The final issue to be addressed is whether the plaintiff should be allowed to appeal this decision in forma pauperis. Twenty-eight U.S.C. § 1915(a)(3) provides that an appeal may not be taken in forma pauperis if the trial court certifies in writing that it is not taken in good faith. The good faith standard is an objective one. Coppedge v. United States, 369 U.S. 438, 445 (1962). It would be inconsistent for a district court to determine that a complaint is subject to dismissal prior to service on the defendants, yet has sufficient merit to support an appeal in forma pauperis. See Williams v. Kullman, 722 F.2d 1048, 1050 n. 1 (2nd Cir. 1983). The same considerations that lead the Court to dismiss this case also compel the conclusion that an appeal would not be taken in good faith. It is therefore CERTIFIED, pursuant to 28 U.S.C. § 1915(a)(3), that any appeal in this matter by plaintiff is not taken in good faith, and plaintiff may not proceed on appeal in forma pauperis.

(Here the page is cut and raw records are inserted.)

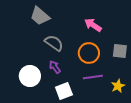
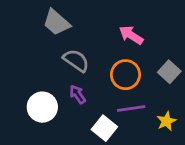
gray square: (120, 51) -> (169, 72), turned 35
white square: (64, 91) -> (104, 128), moved, turned -30

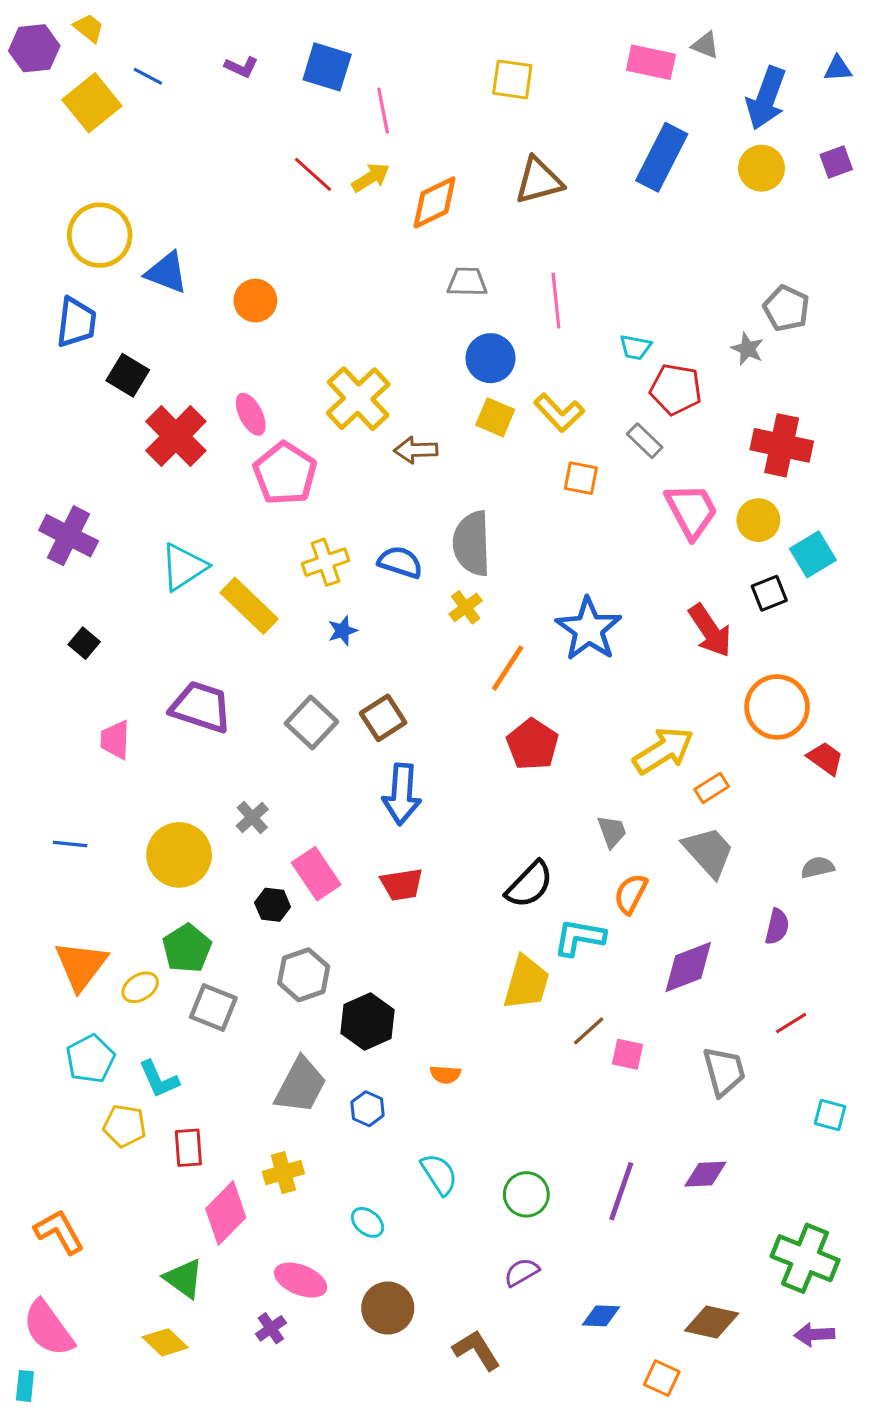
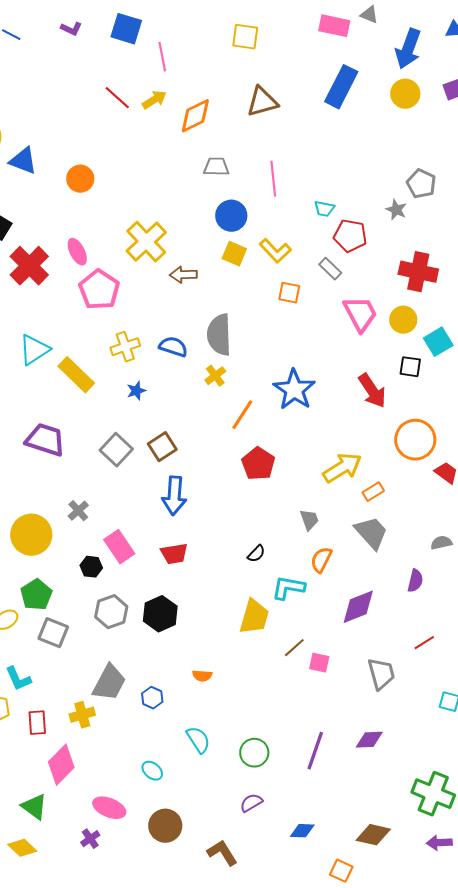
black square: (769, 593) -> (410, 367), turned 30
black semicircle: (529, 884) -> (256, 554), size x0.6
black hexagon: (367, 1022) -> (160, 614), moved
yellow cross: (283, 1173) -> (82, 715), moved

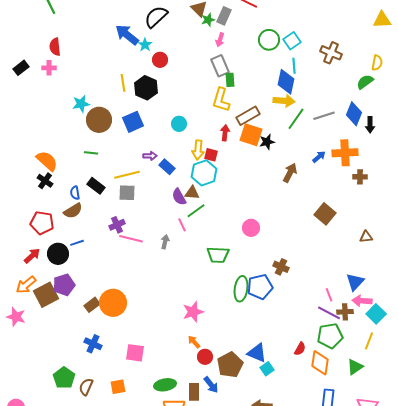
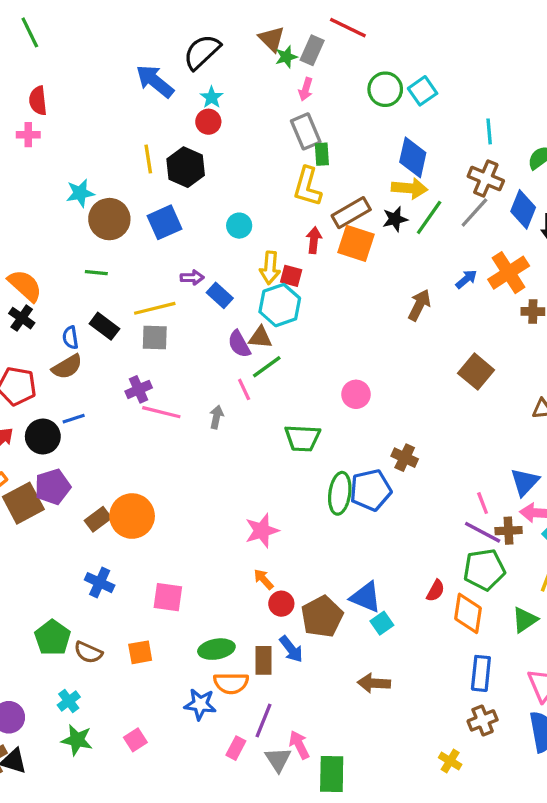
cyan star: (145, 45) -> (212, 97), moved
brown cross: (331, 53) -> (486, 178), moved
cyan line: (294, 66) -> (489, 131), moved
gray line: (324, 116) -> (474, 213), turned -30
black star: (267, 142) -> (395, 219), moved
orange cross: (345, 153) -> (509, 273), turned -30
brown semicircle: (86, 387) -> (88, 652), turned -90

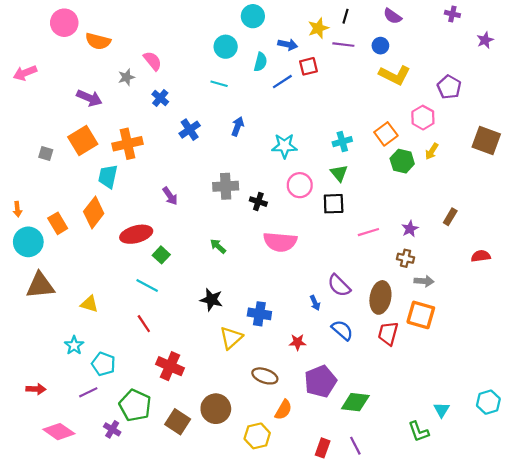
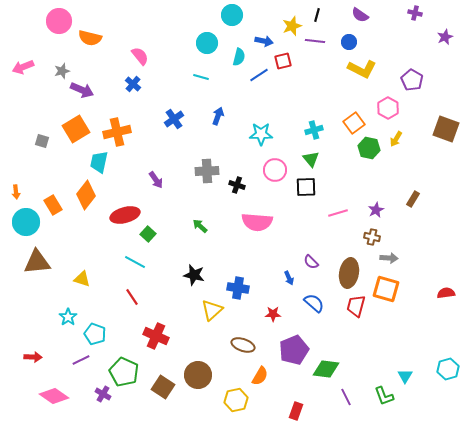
gray star: (126, 77) -> (62, 71), moved
blue cross: (160, 98) -> (133, 84), moved
red semicircle: (481, 256) -> (446, 293), moved
purple semicircle: (339, 285) -> (311, 262), size x0.7
purple line: (355, 446) -> (346, 397), moved

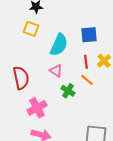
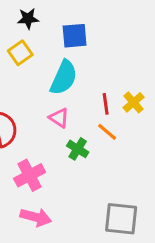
yellow square: (31, 29) -> (20, 53), turned 35
blue square: (89, 35) -> (75, 36), moved

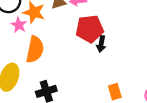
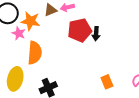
black arrow: (101, 44) -> (96, 34), moved

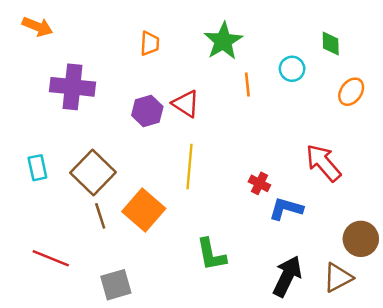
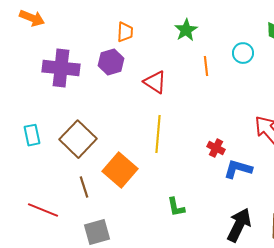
green star: (223, 41) -> (186, 30), size x0.7
purple hexagon: (147, 111) -> (111, 62), moved
brown line: (100, 216) -> (84, 187), moved
green L-shape: (211, 255) -> (176, 207), size x0.7

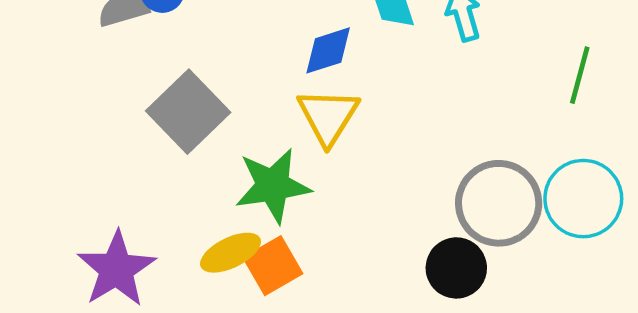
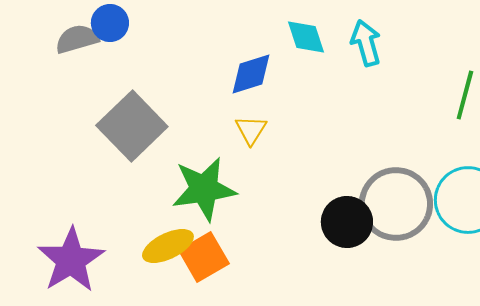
yellow triangle: (328, 116) -> (251, 130), size x0.6
black circle: (456, 268) -> (347, 222), moved

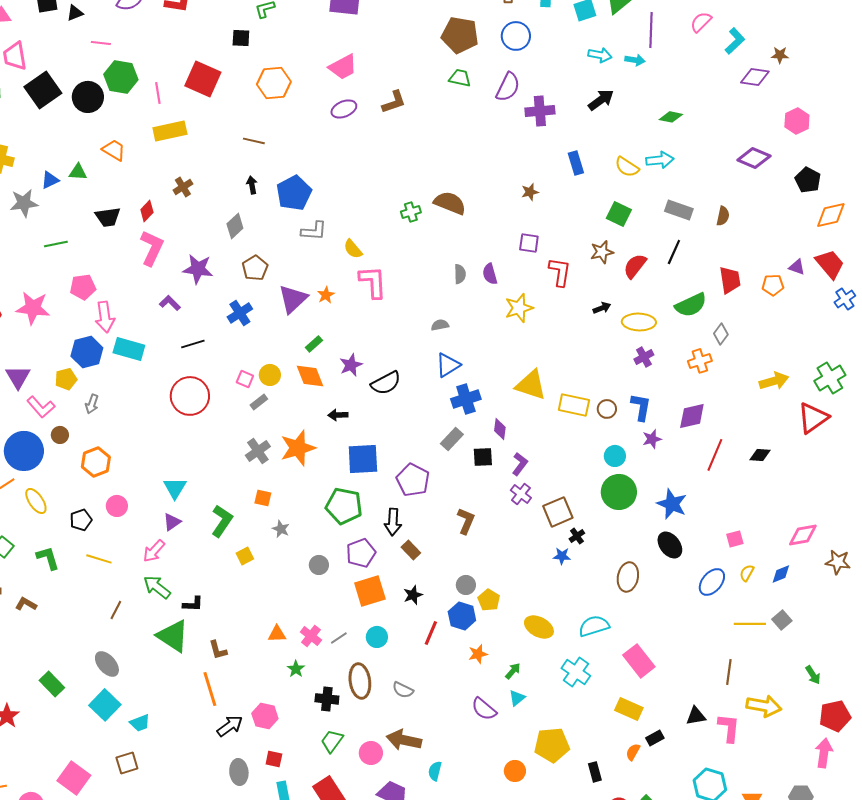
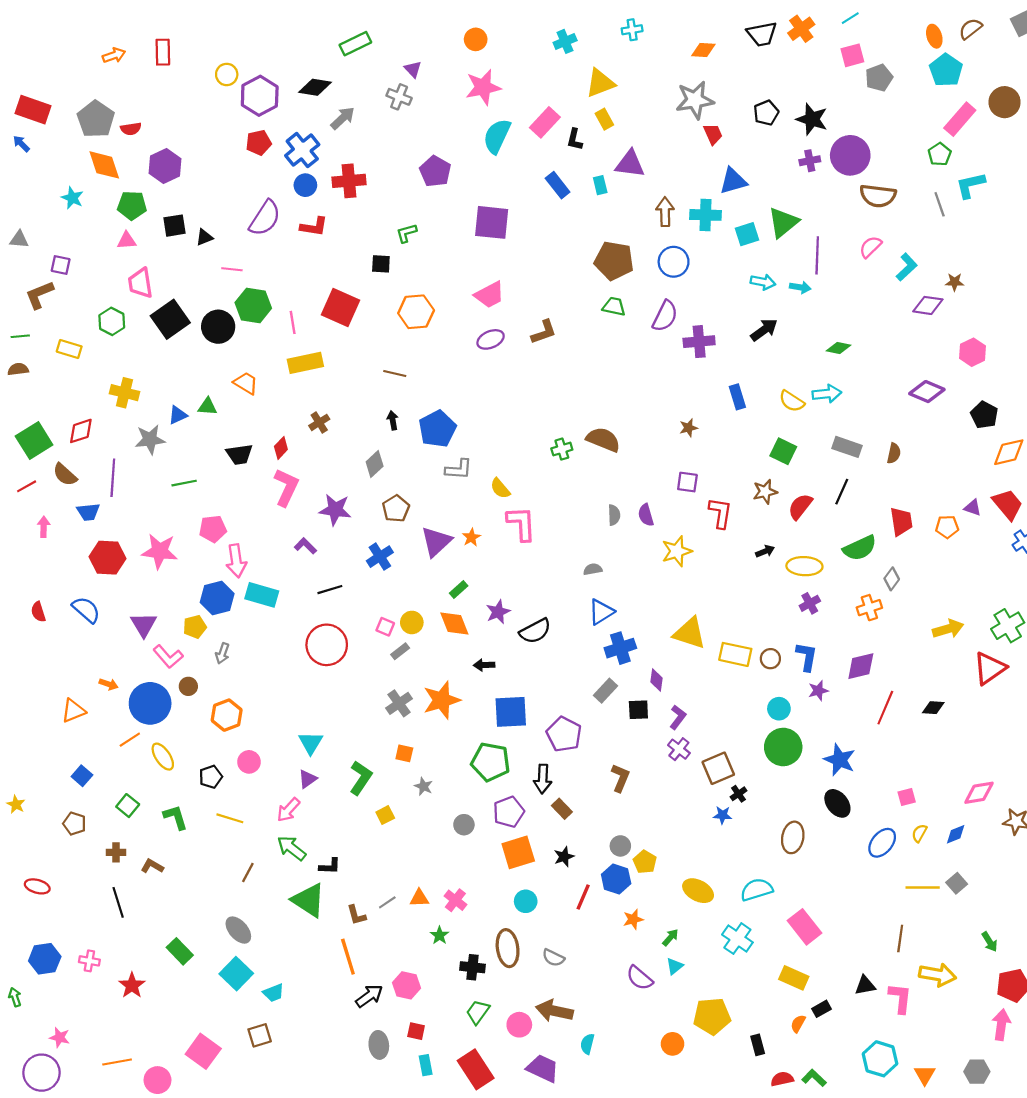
gray line: (339, 638) -> (387, 902), moved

The Sixth Circuit Court of Appeals decisions in McGore v. Wrigglesworth, 114 F.3d 601 (6th Cir. 1997), and Floyd v. United States Postal Serv., 105 F.3d 274 (6th Cir. 1997), apply to any appeal filed by the plaintiff in this case.
If plaintiff files a notice of appeal, he must pay the entire $105 filing fee required by 28 U.S.C. § 1913 and 1917. The entire filing fee must be paid within thirty days of the filing of the notice of appeal.
By filing a notice of appeal the plaintiff becomes liable for the full amount of the filing fee, regardless of the subsequent progress of the appeal. If the plaintiff fails to comply with the above assessment of the appellate filing fee within thirty days of the filing of the notice of appeal or the entry of this order, whichever occurred later, the district court will notify the Sixth Circuit, which will dismiss the appeal. If the appeal is dismissed, it will not be reinstated once the fee is paid.McGore, 114 F.3d at 610.